Can my healthcare agent be legally liable for decisions made on my behalf?

No. Your healthcare agent will not be liable for treatment decisions made in good faith on your behalf. Also, he or she cannot be held liable for costs of your care, just because he or she is your agent.

Is a Healthcare Proxy the same as a Living Will?

No. A Living Will is a document that provides specific instructions about health care treatment. It is generally used to declare wishes to refuse life-sustaining treatment under certain circumstances.

Where should I keep the proxy form after it is signed?
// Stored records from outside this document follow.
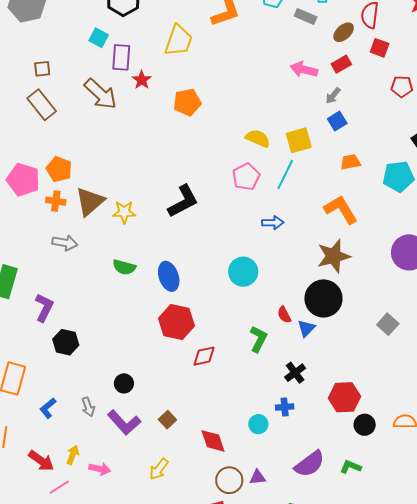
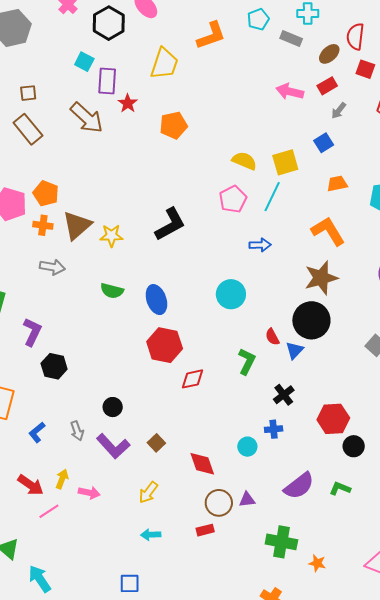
gray arrow: (333, 96) -> (339, 111), moved

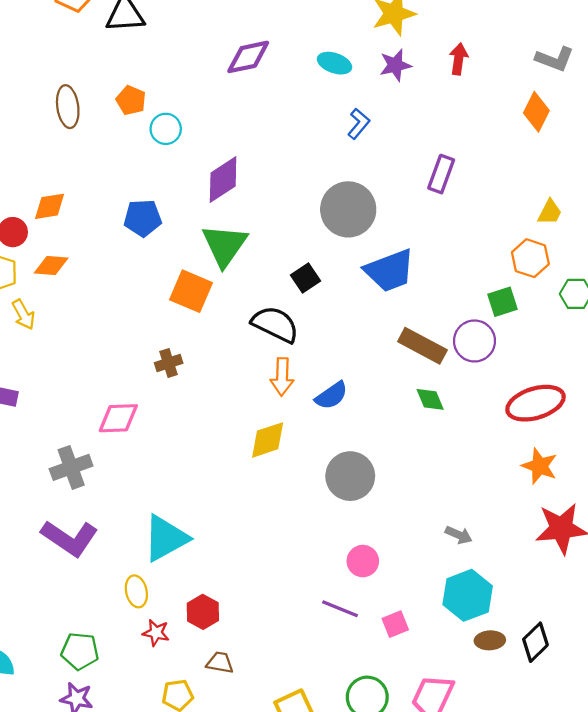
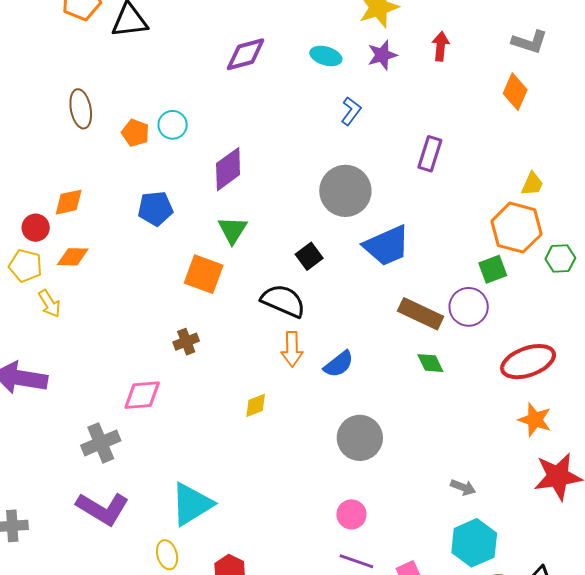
orange pentagon: (131, 100) -> (135, 133), moved
green triangle: (225, 245) -> (233, 230), size x0.7
orange hexagon: (530, 258) -> (516, 228), size x1.4
yellow diamond: (268, 440) -> (256, 405), moved, size x0.7
pink circle: (363, 561) -> (351, 514), moved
Give a copy to your agent, your doctor and any other family members or close friends you want. You can also keep a copy in your wallet or purse or use - a free, secure online service that allows you to store and retrieve your NYS Healthcare Proxy form and other advance directives.

What about the “Medical Orders for Life-Sustaining Treatment” (MOLST) document?

Individuals/patients have a right to make their own health care decisions. The “Medical Orders For Life-Sustaining Treatment” (MOLST) is a document designed to help health care providers honor the treatment wishes of their patients. It is a physician order form. The MOLST is not intended to replace an advance directive document (i.e., healthcare proxy form or living will).

The MOLST form was created by a multi-disciplinary community-wide panel of health care providers and consumers in the Rochester, NY area and is intended to give patients the opportunity to express their preferences with regard to cardiopulmonary resuscitation, mechanical intervention, and other life-sustaining treatment. The document was modeled after a similar form that has been in use for ten years in the state of Oregon, the POLST (Physician Orders for Life-Sustaining Treatment), and has been adapted for use in New York State where there are special legal and policy considerations guiding these decisions.

Appointing a Healthcare Agent is a serious decision. Make sure you talk about it with your family, close friends and your doctor. Do it in advance, not just when you are planning to enter the hospital.